Dataset records:
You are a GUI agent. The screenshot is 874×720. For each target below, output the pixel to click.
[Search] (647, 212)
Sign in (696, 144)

---

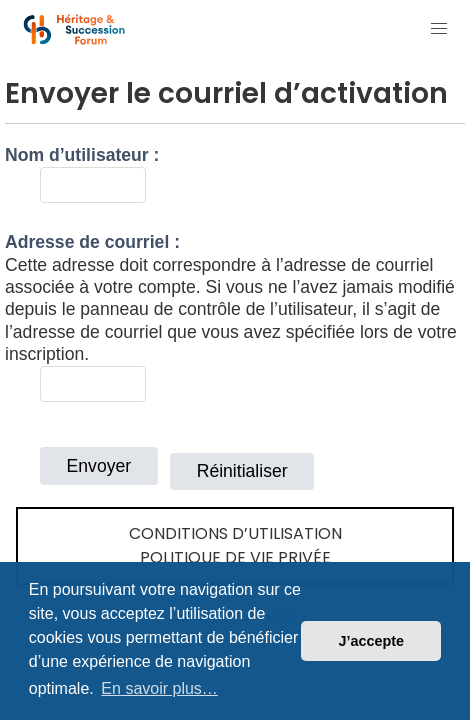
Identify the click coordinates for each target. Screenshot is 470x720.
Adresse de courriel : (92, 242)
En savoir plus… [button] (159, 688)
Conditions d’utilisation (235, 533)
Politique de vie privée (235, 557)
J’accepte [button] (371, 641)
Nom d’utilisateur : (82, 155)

==

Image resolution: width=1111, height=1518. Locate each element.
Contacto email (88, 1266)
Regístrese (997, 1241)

The task: Copy only this part of the entries above: the line with "Identify the click", the line with "J’accepte [button] (371, 641)", and the lines between, all exactly as written.

Answer space:
Identify the click coordinates for each target. Screenshot is 470x720.
Adresse de courriel : (92, 242)
En savoir plus… [button] (159, 688)
Conditions d’utilisation (235, 533)
Politique de vie privée (235, 557)
J’accepte [button] (371, 641)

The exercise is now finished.